GenRocket
Last Updated:
Analyst Coverage: Philip Howard and Daniel Howard
GenRocket is a private, venture-backed software company focused on test data management and particularly synthetic data generation. It was founded in February 2012, and is based in Ojai, CA.
GenRocket is a platform for enterprise-level synthetic test data generation. It is not technically a pure play vendor – some data masking capabilities are offered in addition to synthetic data generation – but it’s fair to say that the product is extremely focused on generating high quality synthetic data.
GenRocket
Last Updated: 17th June 2019
GenRocket is a platform for enterprise-level synthetic test data generation. It is not technically a pure play vendor – some data masking capabilities are offered in addition to synthetic data generation – but it’s fair to say that the product is extremely focused on generating high quality synthetic data.
The product can be deployed either on-premises or in-cloud via AWS. Multiple instances can be deployed in parallel via its ‘partition engine’, enabling the creation of millions or even billions of rows of synthetic data in a matter of minutes. It’s integrated with a variety of third-party testing tools that provide additional capabilities such as pairwise testing, and exposes REST and runtime APIs which allow it to integrate with many additional products and frameworks. A few of these can be seen in Figure 2 along with a variety of use cases and an overview of GenRocket’s architecture.
Customer Quotes
“With GenRocket and the expertise that the GenRocket team brought from years of experience in the software testing world, we were able to come up with a method to streamline our testing from days and weeks to a matter of hours.”
Solium
“The GenRocket platform is revolutionary – it replaces manual test data generation with a fully automated process that turns dummy data into intelligent data. And because there is no other test data management solution on the market matching its level of price/performance, we can offer GenRocket to any customer regardless of project size.”
QA Mentor
Generating synthetic data in GenRocket requires you to create a model for your test data, consisting of domains, attributes, generators, receivers and scenarios. Domains are roughly equivalent to database tables: you might have a ‘user’ domain, for example. Domains have attributes, which are similarly analogous to columns. In the aforementioned example, the user domain might have attributes for first name, last name, date of birth, and so on.

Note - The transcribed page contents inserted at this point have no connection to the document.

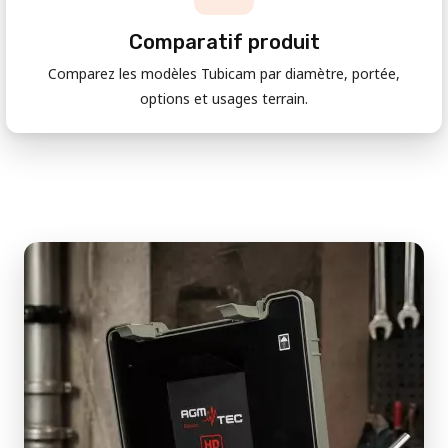
Comparatif produit
Comparez les modèles Tubicam par diamètre, portée,
options et usages terrain.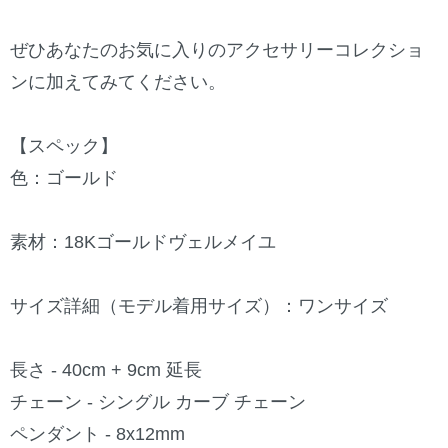
ぜひあなたのお気に入りのアクセサリーコレクショ
ンに加えてみてください。
【スペック】
色：ゴールド
素材：18Kゴールドヴェルメイユ
サイズ詳細（モデル着用サイズ）：ワンサイズ
長さ - 40cm + 9cm 延長
チェーン - シングル カーブ チェーン
ペンダント - 8x12mm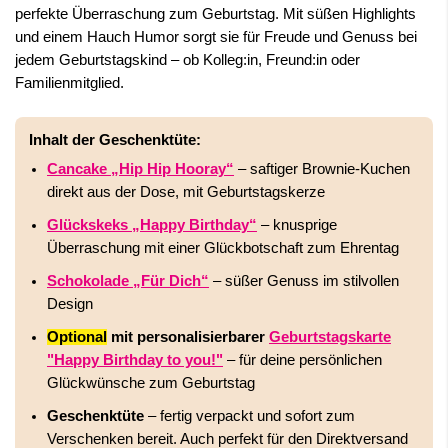
perfekte Überraschung zum Geburtstag. Mit süßen Highlights
und einem Hauch Humor sorgt sie für Freude und Genuss bei
jedem Geburtstagskind – ob Kolleg:in, Freund:in oder
Familienmitglied.
Inhalt der Geschenktüte:
Cancake „Hip Hip Hooray“
– saftiger Brownie-Kuchen
direkt aus der Dose, mit Geburtstagskerze
Glückskeks „Happy Birthday“
– knusprige
Überraschung mit einer Glückbotschaft zum Ehrentag
Schokolade „Für Dich“
– süßer Genuss im stilvollen
Design
Optional
mit personalisierbarer
Geburtstagskarte
"Happy Birthday to you!"
– für deine persönlichen
Glückwünsche zum Geburtstag
Geschenktüte
– fertig verpackt und sofort zum
Verschenken bereit. Auch perfekt für den Direktversand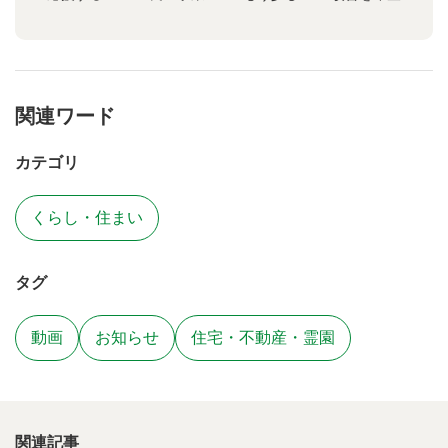
関連ワード
カテゴリ
くらし・住まい
タグ
動画
お知らせ
住宅・不動産・霊園
関連記事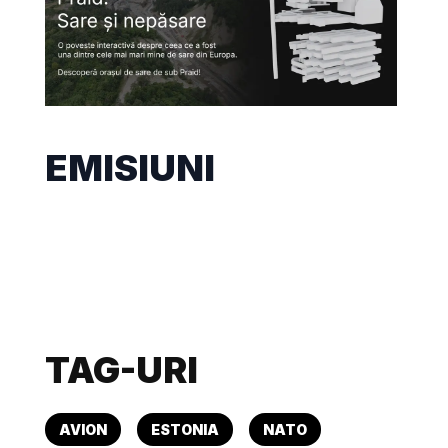
EMISIUNI
TAG-URI
AVION
ESTONIA
NATO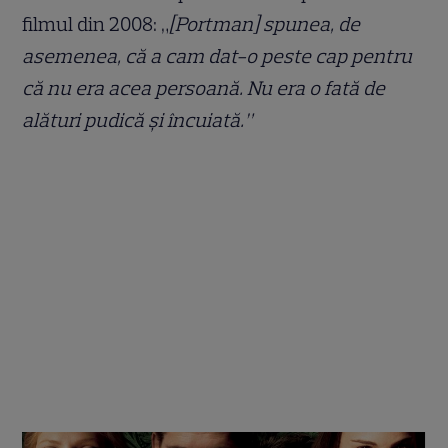
filmul din 2008: „
[Portman] spunea, de
asemenea, că a cam dat-o peste cap pentru
că nu era acea persoană. Nu era o fată de
alături pudică și încuiată.”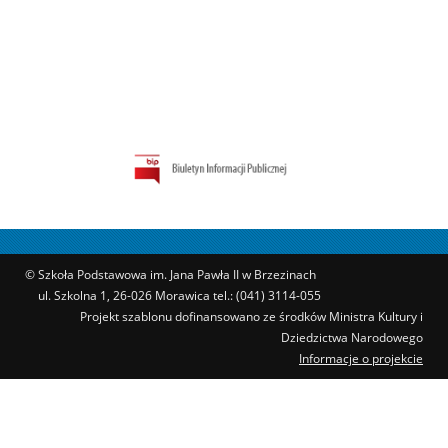
© Szkoła Podstawowa im. Jana Pawła II w Brzezinach
ul. Szkolna 1, 26-026 Morawica tel.: (041) 3114-055
Projekt szablonu dofinansowano ze środków Ministra Kultury i
Dziedzictwa Narodowego
Informacje o projekcie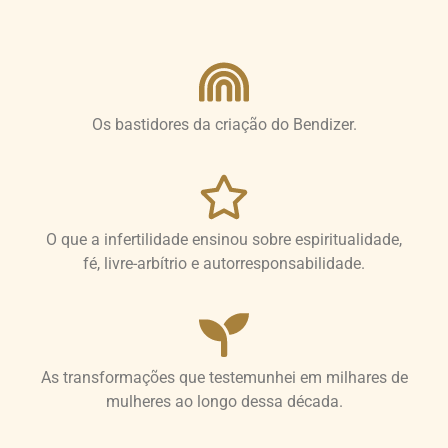
Os bastidores da criação do Bendizer.
O que a infertilidade ensinou sobre espiritualidade,
fé, livre-arbítrio e autorresponsabilidade.
As transformações que testemunhei em milhares de
mulheres ao longo dessa década.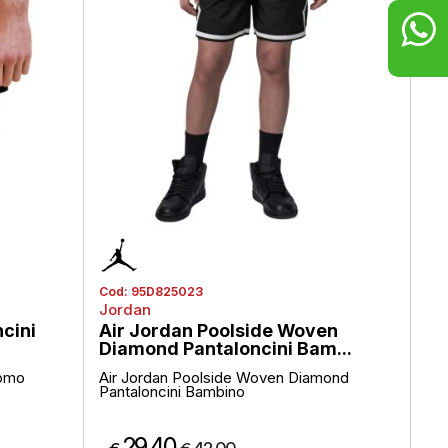
Cod:
95D825023
Co
Jordan
Lo
ncini
Air Jordan Poolside Woven
Pa
Diamond Pantaloncini Bam...
Te
Uomo
Air Jordan Poolside Woven Diamond
Pa
Pantaloncini Bambino
Gla
29,40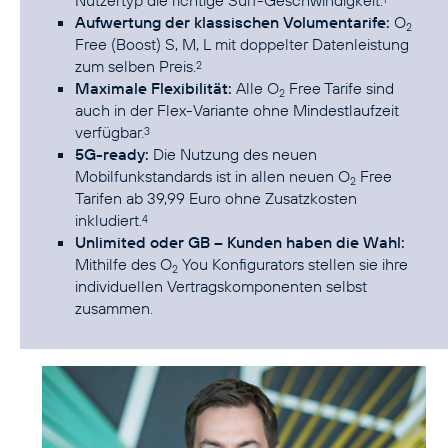
Nutzertyp die richtige Surf-Geschwindigkeit.
Aufwertung der klassischen Volumentarife:
O
2
Free (Boost) S, M, L mit doppelter Datenleistung
zum selben Preis.
2
Maximale Flexibilität:
Alle O
Free Tarife sind
2
auch in der Flex-Variante ohne Mindestlaufzeit
verfügbar.
3
5G-ready:
Die Nutzung des neuen
Mobilfunkstandards ist in allen neuen O
Free
2
Tarifen ab 39,99 Euro ohne Zusatzkosten
inkludiert.
4
Unlimited oder GB – Kunden haben die Wahl:
Mithilfe des O
You Konfigurators stellen sie ihre
2
individuellen Vertragskomponenten selbst
zusammen.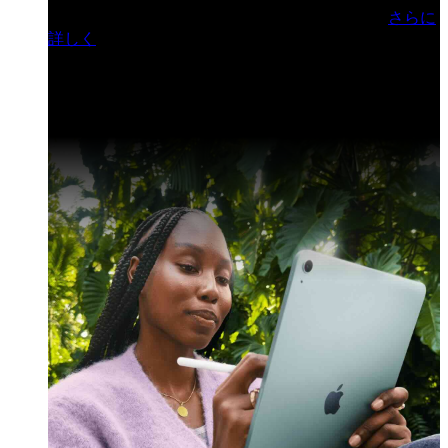
門ヒルズフォーラム／参加無料（事前登録制）
さらに
詳しく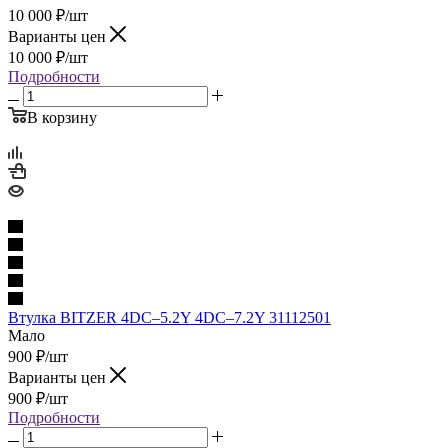
10 000
₽
/шт
Варианты цен
10 000
₽
/шт
Подробности
В корзину
Втулка BITZER 4DC–5.2Y 4DC–7.2Y 31112501
Мало
900
₽
/шт
Варианты цен
900
₽
/шт
Подробности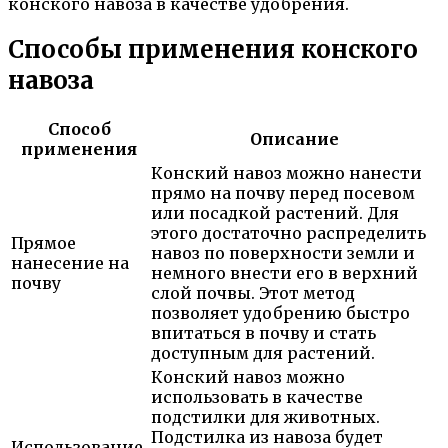
конского навоза в качестве удобрения.
Способы применения конского
навоза
Способ
Описание
применения
Конский навоз можно нанести
прямо на почву перед посевом
или посадкой растений. Для
этого достаточно распределить
Прямое
навоз по поверхности земли и
нанесение на
немного внести его в верхний
почву
слой почвы. Этот метод
позволяет удобрению быстро
впитаться в почву и стать
доступным для растений.
Конский навоз можно
использовать в качестве
подстилки для животных.
Подстилка из навоза будет
Использование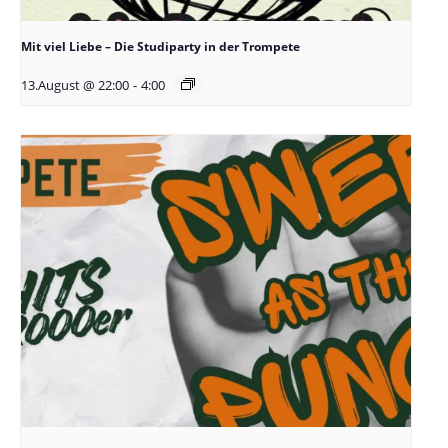
Mit viel Liebe – Die Studiparty in der Trompete
13.August @ 22:00
-
4:00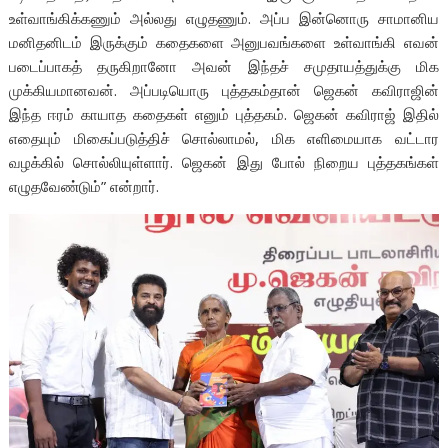
உள்வாங்கிக்கணும் அல்லது எழுதணும். அப்ப இன்னொரு சாமானிய
மனிதனிடம் இருக்கும் கதைகளை அனுபவங்களை உள்வாங்கி எவன்
படைப்பாகத் தருகிறானோ அவன் இந்தச் சமுதாயத்துக்கு மிக
முக்கியமானவன். அப்படியொரு புத்தகம்தான் ஜெகன் கவிராஜின்
இந்த ஈரம் காயாத கதைகள் எனும் புத்தகம். ஜெகன் கவிராஜ் இதில்
எதையும் மிகைப்படுத்திச் சொல்லாமல், மிக எளிமையாக வட்டார
வழக்கில் சொல்லியுள்ளார். ஜெகன் இது போல் நிறைய புத்தகங்கள்
எழுதவேண்டும்” என்றார்.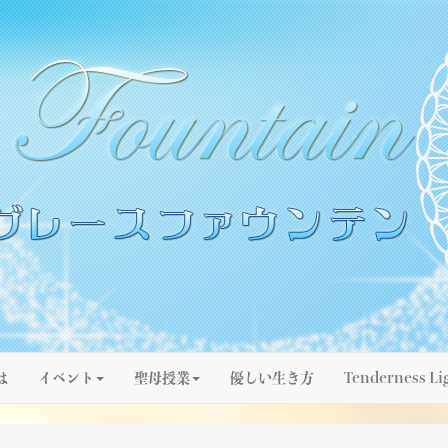
は
イベント
聖母授業
優しい生き方
Tenderness Li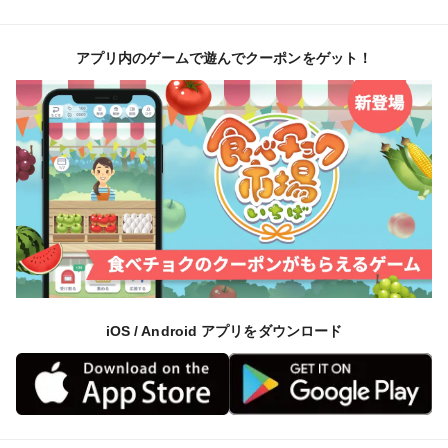
アプリ内のゲームで遊んでクーポンをゲット！
iOS / Android アプリをダウンロード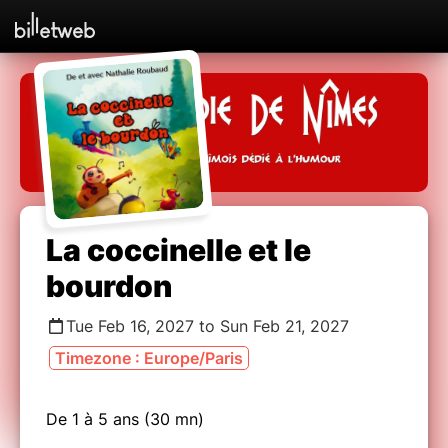
La coccinelle et le
bourdon
Tue Feb 16, 2027 to Sun Feb 21, 2027
Timezone : Europe/Paris
De 1 à 5 ans (30 mn)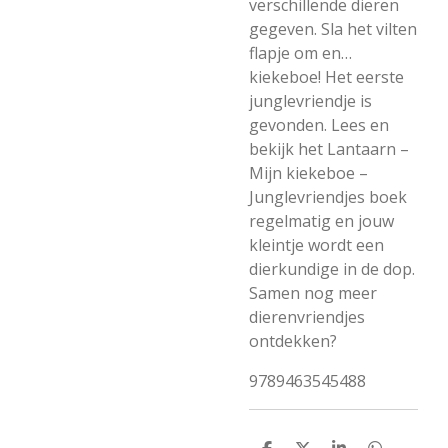
verschillende dieren
gegeven. Sla het vilten
flapje om en…
kiekeboe! Het eerste
junglevriendje is
gevonden. Lees en
bekijk het Lantaarn –
Mijn kiekeboe –
Junglevriendjes boek
regelmatig en jouw
kleintje wordt een
dierkundige in de dop.
Samen nog meer
dierenvriendjes
ontdekken?
9789463545488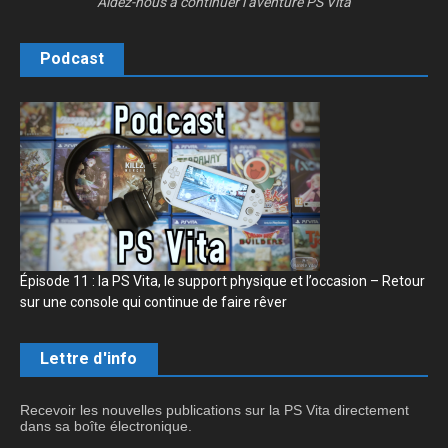
Aidez-nous à continuer l’aventure PS Vita
Podcast
Épisode 11 : la PS Vita, le support physique et l’occasion – Retour
sur une console qui continue de faire rêver
Lettre d'info
Recevoir les nouvelles publications sur la PS Vita directement
dans sa boîte électronique.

Each attribute is equipped with one or more generators, which are methods for generating synthetic data. 222 generators are provided out of the box across a wide variety of categories. Some of these are straightforward, such as NameGen, which generates names. Others are more complicated, but also more powerful, such as ConcatGen, which concatenates the values of other attributes; SwitchGen, which acts as a switch statement; and EdgeCaseGen, which generates and inserts edge cases into your test data. All have parameters that allow for data customisation: for example, NameGen can be configured to generate any combination of first, last, male or female names. Notably, GenRocket provides several generators specifically to support machine learning via the creation of training data. It also has the ability to blend production data with synthetic data, as well as generate data feed data.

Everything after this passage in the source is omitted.